★★★★★★★✭☆☆ |
1. Crazy People 2. Kobieta Casanovy 3. Jazzowe Nutki 4. Two Timin’ Man 5. Wakacje w Bangkoku 6. Nie Teraz 7. Tropikalny Raj 8. Szkonczone.com 9. 10 Gorzkich Łez 10. Who’s That Knocking at My Heart 11. Was I Drunk 12. Wolność Osobista 13. Crazy people (Take 2)
SKŁAD: Joanna Morea – śiew, flet, saksofon; Jarek Małys – fortepian; Andrzej Zielak – kontrabas; Grzegorz Grzyb – perkusja; Paweł Tartanus – gitara; Dymitr Markiewicz – puzon; Gościnnie: Robert Majewski – trąbka; Zbigniew Namysłowski – saksofon altowy; Urszula Dudziak – śpiew
WYDANIE: Pronet Records 201
Panuje powszechne przekonanie, że rozpowszechnienie kultury pociąga za sobą jej nieodzowne spłycenie. Pogląd ten jest z gruntu fałszywy, zwłaszcza gdy artysta wykonujący dany rodzaj sztuki, to osobowość wyjątkowo uzdolniona. Do takowych należy niewątpliwie Joanna Morea – wokalistka, flecistka, saksofonistka, autorka tekstów, kompozytorka, aranżerka, absolwentka Królewskiego Konserwatorium w Brukseli na wydziale jazzu i muzyki rozrywkowej.

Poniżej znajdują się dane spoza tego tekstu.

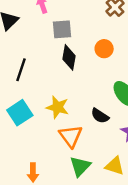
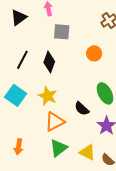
black diamond: (69, 57) -> (49, 62), moved
cyan square: (20, 113) -> (16, 95), turned -30
orange triangle: (71, 136) -> (55, 122), turned 30

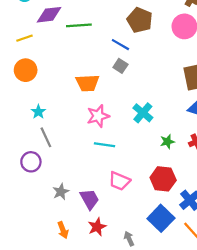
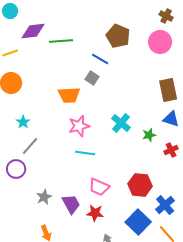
gray square: (120, 66) -> (92, 78), moved
gray line: (46, 137) -> (30, 146), turned 66
green star: (167, 142) -> (149, 135), moved
red star: (97, 227) -> (95, 213), moved, turned 30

Brzmi doprawdy imponująco, aczkolwiek historia szeroko pojętej muzyki popularnej dała nam wiele przykładów, gdzie talent nie zawsze przekładał się na umiejętności czysto artystyczne. Joanna Morea posiada jednak jeszcze jeden atut. Jej najnowsze wydawnictwo „Crazy People” zdobyło „certyfikat jakości” takich muzycznych osobistości jak: Urszula Dudziak, Zbigniew Namysłowski oraz Robert Majewski. Uczestnictwo tych artystów w nagraniu płyty daje nam wszelkie podstawy do tego, aby podejść do niej z największą uwagą i szacunkiem.
źródło zdjęcia |
Najnowszy projekt artystki sięga do muzycznej tradycji swingu i bluesa z początku ubiegłego stulecia. Jednak za sprawą języka polskiego, który zastosowany jest w większości kompozycji, muzyka brzmi nad wyraz swojsko. To niezbity dowód na wrodzone predyspozycje muzyczne tej artystki, wypracowanie kultury muzycznej i ogólnego osłuchania się w tej dziedzinie.

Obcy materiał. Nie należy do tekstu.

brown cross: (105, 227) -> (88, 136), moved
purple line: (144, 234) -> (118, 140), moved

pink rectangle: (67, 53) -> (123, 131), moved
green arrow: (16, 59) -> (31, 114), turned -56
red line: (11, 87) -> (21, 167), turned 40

Joanna Morea operuje mocnym i jednocześnie zmysłowym głosem z charakterystycznym zawadiackim akcentem, który świetnie wpisuje się w styl muzyki, który wykonuje. Jeśli sięga po język angielski, to robi to w nienaganny sposób, a całość brzmi równie naturalnie jak podczas śpiewu w języku ojczystym. Joanna Morea to jednak nie tylko wokalistyka. Jej partie na flecie i saksofonie imponują nie tylko trudnościami technicznymi, ale przede wszystkim spontanicznością wykonania. Natomiast kompozycje, teksty i aranżacje doskonale oddają ducha swingu, stylu, do którego artystka odwołuje się najczęściej, i który stanowi jej główne źródło inspiracji.

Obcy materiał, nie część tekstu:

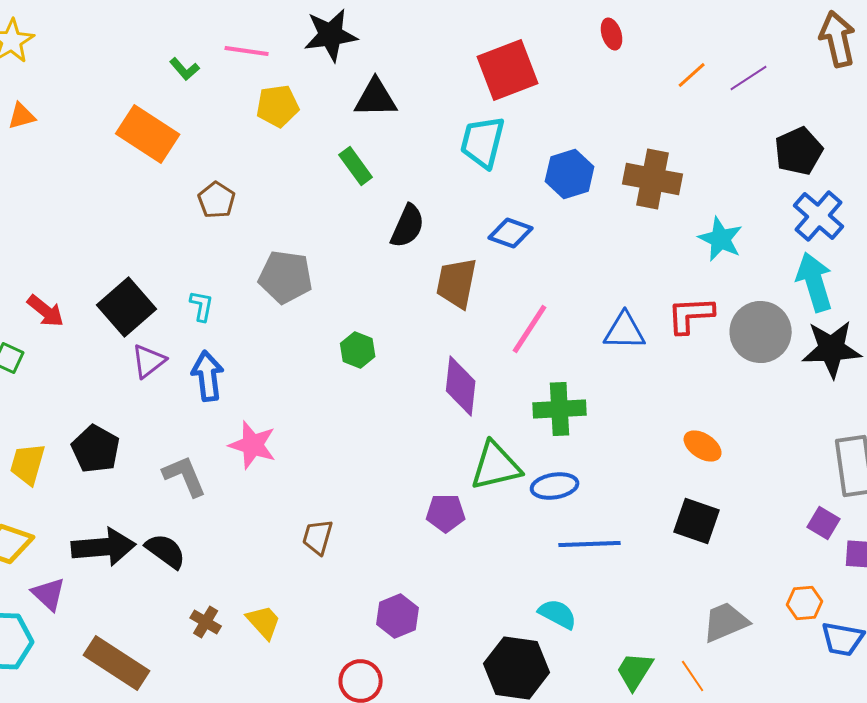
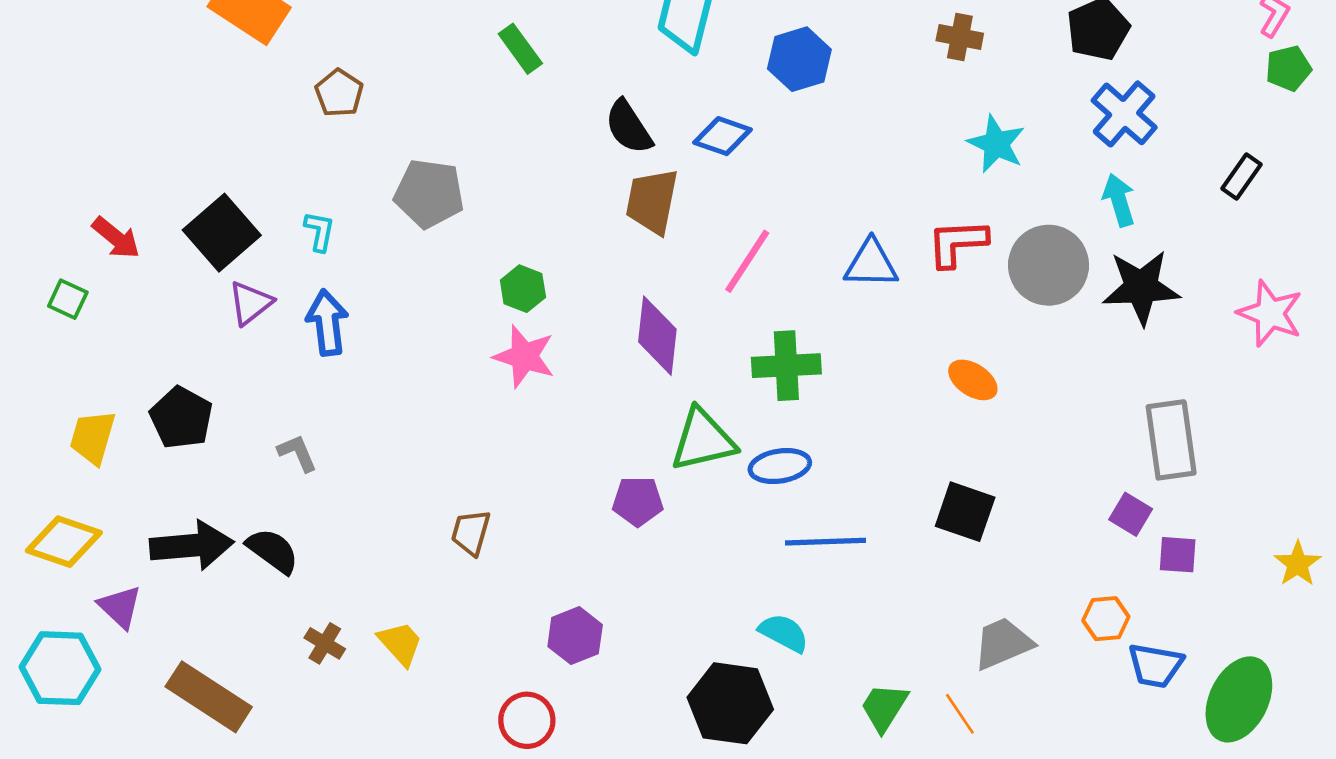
brown cross: (653, 179) -> (960, 37), moved, size x0.6
black semicircle: (408, 226) -> (629, 127), moved, turned 123
cyan arrow: (815, 282) -> (1119, 200), size x0.7
pink star: (253, 445) -> (524, 356), moved
orange ellipse: (703, 446) -> (973, 380), moved
gray L-shape: (185, 476) -> (297, 453), size x0.7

Powiedział jeden z pisarzy naszych, że chcąc dwie rzeczy zupełnie do siebie podobnym uczynić, należy im najpierw życie odjąć. To kolejne stwierdzenia, które w przypadku tej płyty nie pokrywa się z prawdą. Trzeba uczciwie przyznać, że mimo stylistycznych podobieństw z epoką swingu, dla mniej obytych z jazzowych gatunkiem, „Crazy People” może być paradoksalnie świetną okazją do zapoznania się z nową, ambitniejszą muzyką. Swing się nie starzeje, to wciąż muzyka żywa, która daje równie wiele radości słuchaczom jak i jego wykonawcom. Póki grać go będą tacy artyści jak Joanna Morea, styl ten będzie żył nam wiecznie.